**TASK ITEM:** For the entries that follow, retype exactly the lines from the one containing "headset ser ut att bli" to the one containing "plastique ?", inclusive, and only those. Images stay out of the copy.

**Transcribed page contents:**
== Segment start ==
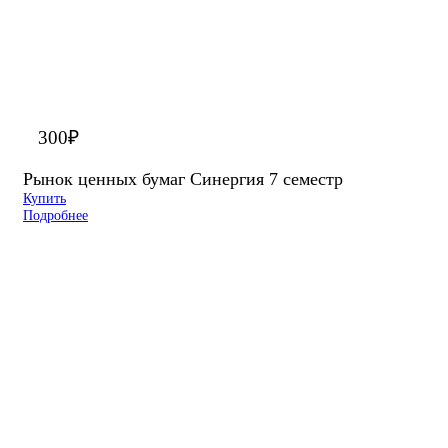
300
₽
Рынок ценных бумаг Синергия 7 семестр
Купить
Подробнее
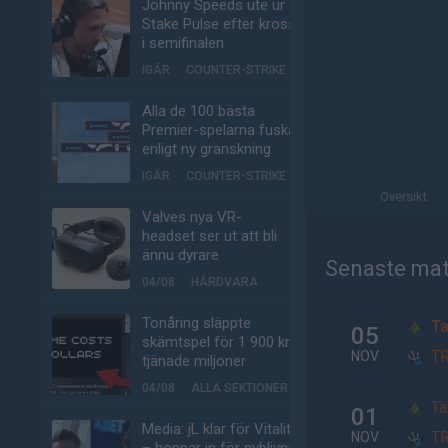
Johnny Speeds ute ur
Stake Pulse efter kross
i semifinalen
IGÅR
COUNTER-STRIKE
Alla de 100 bästa
Premier-spelarna fuskar
enligt ny granskning
IGÅR
COUNTER-STRIKE
Översikt
Valves nya VR-
headset ser ut att bli
ännu dyrare
Senaste ma
04/08
HÅRDVARA
Tonåring släppte
Ta
05
skämtspel för 1 900 kr –
T
NOV
tjänade miljoner
04/08
ALLA SEKTIONER
Ta
01
Media: jL klar för Vitality
T
NOV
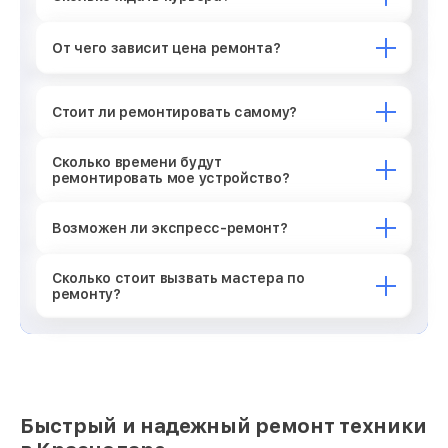
От чего зависит цена ремонта?
Стоит ли ремонтировать самому?
Сколько времени будут
ремонтировать мое устройство?
Возможен ли экспресс-ремонт?
Сколько стоит вызвать мастера по
ремонту?
Быстрый и надежный ремонт техники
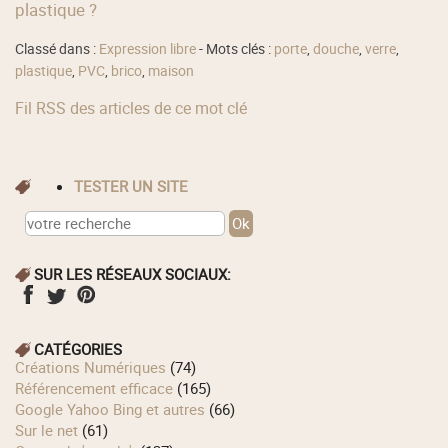
plastique ?
Classé dans :
Expression libre
- Mots clés :
porte
,
douche
,
verre
,
plastique
,
PVC
,
brico
,
maison
Fil RSS des articles de ce mot clé
TESTER UN SITE
SUR LES RÉSEAUX SOCIAUX:
CATÉGORIES
Créations Numériques
(74)
Référencement efficace
(165)
Google Yahoo Bing et autres
(66)
Sur le net
(61)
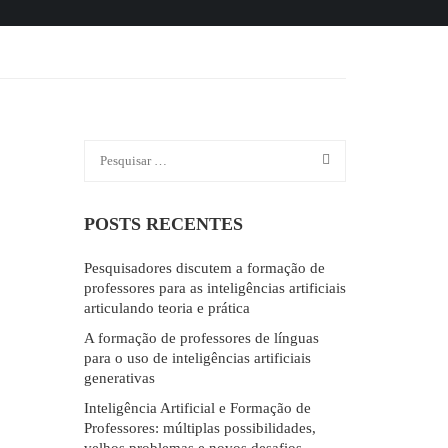
POSTS RECENTES
Pesquisadores discutem a formação de
professores para as inteligências artificiais
articulando teoria e prática
A formação de professores de línguas
para o uso de inteligências artificiais
generativas
Inteligência Artificial e Formação de
Professores: múltiplas possibilidades,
== Segment end ==
**SOLUTION FOR THIS PROBLEM:**
headset ser ut att bli
ännu dyrare
Senaste ma
04/08
HÅRDVARA
Tonåring släppte
Ta
05
skämtspel för 1 900 kr –
T
NOV
tjänade miljoner
04/08
ALLA SEKTIONER
Ta
01
Media: jL klar för Vitality
T
NOV
От чего зависит цена ремонта?
Стоит ли ремонтировать самому?
Сколько времени будут
ремонтировать мое устройство?
Возможен ли экспресс-ремонт?
Сколько стоит вызвать мастера по
ремонту?
Быстрый и надежный ремонт техники
plastique ?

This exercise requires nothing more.